Thanks MrBoo that is a really creative one. He isnt much of an actor and is really nervous which is why im not sure he can do it the justice it deserves. but im sure she would love it if he can.
All of the ones so far are pretty weak (or funny). I think your friend should take a trip to someplace romantic like Paris and propose there. OR if you aren't rich, you can take her to NY and propose at one of these restaurants after a day of fun. I gaurantee it'd be far more memorable. Of course, if he doesn't like her THAT much, you can just go with that 'drunk' proposal. And there's always Disneyland...
I asked my wife to marry me on that Japanese Bridge in Claude Monet's back yard in Giverny, France. It's that Japanese Bridge in his famous waterlilly paintings. So,even though that painting has became kind of cliche with regard to impressionistic art it's still special to me! From Claude Monet's Garden at Giverny
Ask the Zoo to put up a will you marry me sign in the pen of her favorite animal. Then he can always joke that she actually was saying yes a gorilla so she should have known better.

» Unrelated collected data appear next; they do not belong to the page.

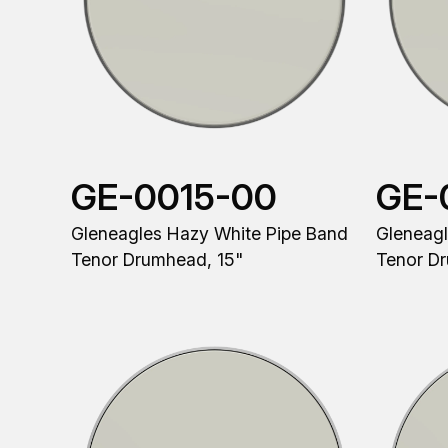
GE-0015-00
GE-
Gleneagles Hazy White Pipe Band
Gleneagl
Tenor Drumhead, 15"
Tenor D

Just two weeks ago I asked my girlfriend to marry me in the Dallas Arboretum. We had just had a picnic and were laying on a blanket when I asked her. He just needs to find somewhere that she loves to be and is somewhat romantic. Best of luck to him!
Guy: I have a confession. I screwed your sister last night. She wasn't as good as your mother. GF: Guy: Just kidding. Would you like to marry me? GF: Yes!!!! Guy: You kick ass. GF:
he's thinking galveston on the beach right at sunrise. im just not sure how hell keep her awake till then as she is not expecting this at all.
what could go wrong; "On my god! Crabs!" , "You *******." "I buried that ring around here somewhere." "Tsunami, run!" "This is the exact spot I proposed to you, wait, is it over here, no, wait it might be over here, damn it, all this sand. I think it was here. no. Maybe here." "Breakfast on the beach, how sweet...Friggin seagulls, nooo! the ring!" "Dude, We have a tournament to set up for this mourning." "Did that fat chick just come out here naked and lay down right next to us."
Have him go grocery shopping with her. When you go to leave the store, buy a plastic ring, and be like, "Will you take this ring and be my lawfully wedded wife?" Then, you can make the ride home a ride ride.
No...no...when Jaws pops out of the water....Jaws stops in mid-air. Then, a "victim" crawls out of his mouth from inside Jaws with the ring and, sticking half way out of Jaws mouth, asks the unsuspecting lady if she'll marry the fellow next to him. Surprise.